How Is Hair Discrimination at Schools Still Happening in 2023?
On Aug. 31, a student at Barbers Hill High School named Darryl George was punished with one week of in-school suspension. His crime? "Violating" the dress code due the length of his loc'd hairstyle. After returning to class on the morning of Monday, Sept. 18, wearing his hair in the same style — only this time, twisted and tied on top of his head — he was immediately issued the same punishment, according to NPR. This marked two back-to-back suspensions for wearing locs.
Here's the thing: Barbers Hill High School is located in Texas, the same state in which Governor Greg Abbott signed the CROWN Act into law back in May. The act aims to prohibit discrimination based on hair texture and protective hairstyles, like braids, locs, twists, and knots, and 23 states have signed it into law so far. In Texas, the legislation went into effect on Sept. 1 — one day after administrators at George's school issued the suspension.
Clearly, officials aren't offering up the protections they promised. Per AP news, on Sept. 23, George's family filed a lawsuit against the Texas state governor and attorney general for failing to enforce the anti-discrimination law.
This isn't the first time Barbers Hill has sparked national outrage over its prejudiced dress code, either; they did the same thing to students DeAndre Arnold and Kaden Bradford in 2020. This caused a judge for the US District Court for the Southern District of Texas to rule that the district's hair policy is in fact discriminatory, inspiring Arnold's trip to the Oscars with the team behind the award-winning short "Hair Love."
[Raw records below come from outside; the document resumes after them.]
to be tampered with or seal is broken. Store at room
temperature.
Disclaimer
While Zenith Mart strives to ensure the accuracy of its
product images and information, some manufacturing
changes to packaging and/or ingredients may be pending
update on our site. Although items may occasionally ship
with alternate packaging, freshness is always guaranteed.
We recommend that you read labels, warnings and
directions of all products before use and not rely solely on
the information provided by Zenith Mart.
While Arnold's story had a happier ending, the reality is that so many students are forced to face unfair discipline for simply wearing a style that protects their natural hair. The superintendent for Barbers Hill High School, Greg Poole, even stated that the school's policy is legal, saying: "when you are asked to conform . . . and give up something for the betterment of the whole, there is a psychological benefit," PBS reports. "We need more teaching (of) sacrifice." Still, regardless of how long the rule has been in place, if it is a problematic one, would it not make sense to get rid of it?
Meanwhile, this is all happening against the backdrop of politicians like Rand Paul, who are claiming that passing the CROWN Act on a federal level is not necessary, according to Yahoo News. It's always disheartening when politicians don't acknowledge the importance of passing laws to protect Black citizens, but it is infuriating when institutions blatantly break the ones already set in place for that very purpose.
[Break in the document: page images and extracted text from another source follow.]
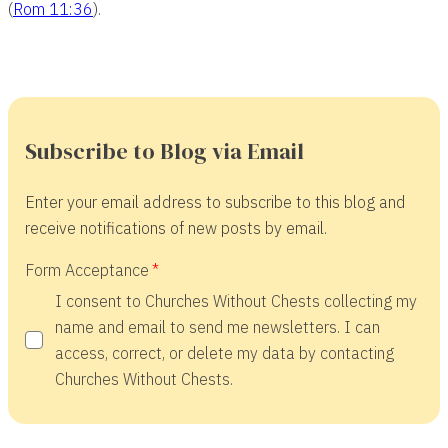
(
Rom 11:36
).
Subscribe to Blog via Email
Enter your email address to subscribe to this blog and
receive notifications of new posts by email.
Form Acceptance
I consent to Churches Without Chests collecting my
name and email to send me newsletters. I can
access, correct, or delete my data by contacting
Churches Without Chests.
School should be a safe space for learning, where students are understanding more about who they are as young adults in the world. Shouldn't there be more important things to worry about than how Black students wear their hair?
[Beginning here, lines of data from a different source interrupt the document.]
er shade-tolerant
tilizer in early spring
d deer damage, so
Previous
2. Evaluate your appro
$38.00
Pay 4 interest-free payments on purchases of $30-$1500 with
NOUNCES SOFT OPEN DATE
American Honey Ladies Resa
As frustrating as it is to continue having this conversation, and regardless of how many times cases like this pop up, it's imperative to treat each one with more outrage than the last. This is the only way to get schools and politicians to understand the weight of their discriminatory practices. The fight will be worth it when it is finally illegal to discriminate against someone for the way their natural hair grows out of their head. So, Barbers Hill High School, enjoy the spotlight — the world is watching.